Somewhere between a TODO list and a pile of notes.
- GL: ARB_texture_view -- done in Mesa 10.x. Reinterpret the texels of a texture as a related internalformat. Contrains the choices of texture format a bit internally.
- GL: ARB_texture_gather -- done in Mesa 10.x. Returns one component's values from each texel of the bilinear filter footprint. This is useful for various shader tricks. Note: GS5 version of this allows complex offsetting [like textureOffset, but worse], channel selection [which is broken in subtle ways on IVB/HSW], etc. SNB support for the minimal subset is OK, but requires hacks -- various formats are broken in HW and need to be interpreted as UINT instead to get correct results.
- GL: Dynamically-uniform indexing of samplers and uniform buffers -- done in Mesa 10.x. Previously arrays of samplers / arrays of blocks could only be indexed with constant expressions. In GL4 [ARB_gpu_shader5] this is relaxed to allow general indexing as long as all invocations executing together use the same index. Note: precise definition of DU in the spec is murky, but this is the hardware reality: these values are in the message header / descriptor rather than in the per-channel payload.

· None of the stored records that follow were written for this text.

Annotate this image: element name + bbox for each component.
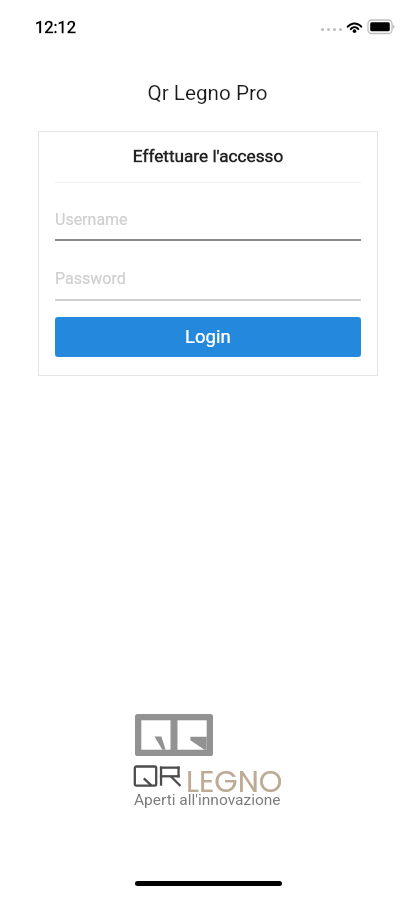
other: QR [134, 766, 184, 786]
staticText: 12:12 [35, 18, 77, 37]
other: Wi-Fi [346, 20, 363, 33]
staticText: LEGNO [186, 761, 283, 803]
other: Battery [368, 20, 396, 34]
staticText: Qr Legno Pro [0, 81, 415, 105]
button[interactable]: Login [55, 317, 361, 357]
staticText: Effettuare l'accesso [38, 146, 378, 166]
staticText: Login [185, 326, 231, 348]
button[interactable]: Username [55, 207, 361, 241]
staticText: Username [55, 210, 128, 229]
staticText: Password [55, 269, 126, 288]
staticText: Aperti all'innovazione [134, 791, 281, 809]
button[interactable]: Password [55, 266, 361, 301]
other: QR Legno logo [135, 714, 213, 756]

- GL: ARB_vertex_type_10f_11f_11f_rev -- done in 10.x.
This isn't very interesting -- just another format that's been supported forever as a texture format, allowed in the vertex pipe.

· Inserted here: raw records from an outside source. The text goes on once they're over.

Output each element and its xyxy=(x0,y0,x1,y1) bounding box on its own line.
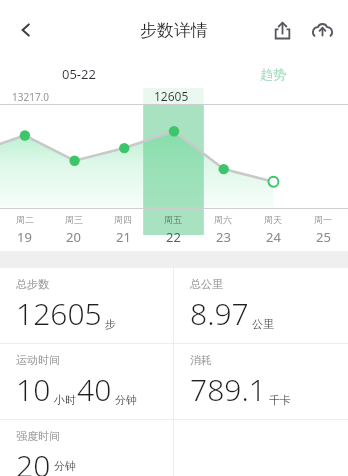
button[interactable]: 趋势 xyxy=(260,66,286,82)
staticText: 13217.0 xyxy=(12,90,49,104)
button[interactable]: 周二 xyxy=(0,209,49,251)
button[interactable]: Back xyxy=(4,8,48,52)
button[interactable]: Upload to cloud xyxy=(302,10,342,50)
staticText: 小时 xyxy=(54,393,76,407)
staticText: 步 xyxy=(105,317,116,331)
staticText: 24 xyxy=(266,228,281,246)
staticText: 周四 xyxy=(114,214,132,225)
button[interactable]: 周五 xyxy=(148,209,198,251)
button[interactable]: 消耗 xyxy=(174,344,348,419)
staticText: 25 xyxy=(316,228,331,246)
button[interactable]: 强度时间 xyxy=(0,420,173,476)
button[interactable]: 总公里 xyxy=(174,268,348,343)
staticText: 运动时间 xyxy=(16,353,60,367)
staticText: 23 xyxy=(216,228,231,246)
staticText: 周天 xyxy=(264,214,282,225)
staticText: 周二 xyxy=(16,214,34,225)
staticText: 周五 xyxy=(164,214,182,225)
button[interactable]: 总步数 xyxy=(0,268,173,343)
staticText: 公里 xyxy=(252,317,274,331)
button[interactable]: 周三 xyxy=(49,209,98,251)
staticText: 05-22 xyxy=(62,65,96,83)
staticText: 分钟 xyxy=(115,393,137,407)
staticText: 消耗 xyxy=(190,353,212,367)
staticText: 总公里 xyxy=(190,277,223,291)
button[interactable]: 周四 xyxy=(98,209,148,251)
staticText: 789.1 xyxy=(190,369,266,410)
button[interactable]: 运动时间 xyxy=(0,344,173,419)
staticText: 21 xyxy=(116,228,131,246)
button[interactable]: Share xyxy=(262,10,302,50)
staticText: 8.97 xyxy=(190,293,249,334)
staticText: 强度时间 xyxy=(16,429,60,443)
staticText: 分钟 xyxy=(54,459,76,473)
staticText: 周一 xyxy=(314,214,332,225)
staticText: 千卡 xyxy=(269,393,291,407)
staticText: 10 xyxy=(16,369,51,410)
staticText: 22 xyxy=(166,228,181,246)
staticText: 40 xyxy=(77,369,112,410)
button[interactable]: 周天 xyxy=(248,209,298,251)
staticText: 20 xyxy=(16,445,51,476)
staticText: 周六 xyxy=(214,214,232,225)
staticText: 步数详情 xyxy=(140,20,208,41)
staticText: 12605 xyxy=(154,88,189,104)
button[interactable]: 周六 xyxy=(198,209,248,251)
staticText: 19 xyxy=(17,228,32,246)
button[interactable]: 周一 xyxy=(298,209,348,251)
staticText: 20 xyxy=(66,228,81,246)
staticText: 总步数 xyxy=(16,277,49,291)
staticText: 周三 xyxy=(65,214,83,225)
staticText: 12605 xyxy=(16,293,102,334)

- GL: Fix MRT alphatest on pre-SNB -- done in Mesa 10.x.
Note: RT0 alpha controls alphatest for all RTs. On SNB+ there is a phase in the RT write payload for src0 alpha to accomodate this. On earlier gens, we have to do emulate MRT alphatest in the shader instead.
- GL: ARB_texture_multisample -- done in Mesa 9.2. This allows custom MSAA resolves, like in DX10; also a number of OIT techniques, although Gen is too starved for memory bandwidth to make this really work.
- GL: ARB_texture_cube_map_array -- done in Mesa 9.1.
- GL: ARB_vertex_type_2_10_10_10_rev -- done in Mesa 9.1.
- GL: ARB_internalformat_query + limits -- done in Mesa 9.2.
- GL: ARB_texture_storage_multisample -- done in Mesa 9.2
- GL: Rework user clipping support [1.2 gl_ClipVertex, 1.3 gl_ClipDistance] for pre-SNB to use clip distances always.
Note: These gens have programmable clipping + setup stages. The driver provides the shaders to use here. Most other hardware does this in silicon.
- GL: ARB_tessellation_shader -- poured piles of work into this, cleaning up the work done by a GSoC student. Eventually picked up by Ken and finished for 11.x. This extension is huge and crazy!
- GL: ARB_viewport_array on SNB -- even though this is a 4.x thing, there's no reason this hw can't support it. Done.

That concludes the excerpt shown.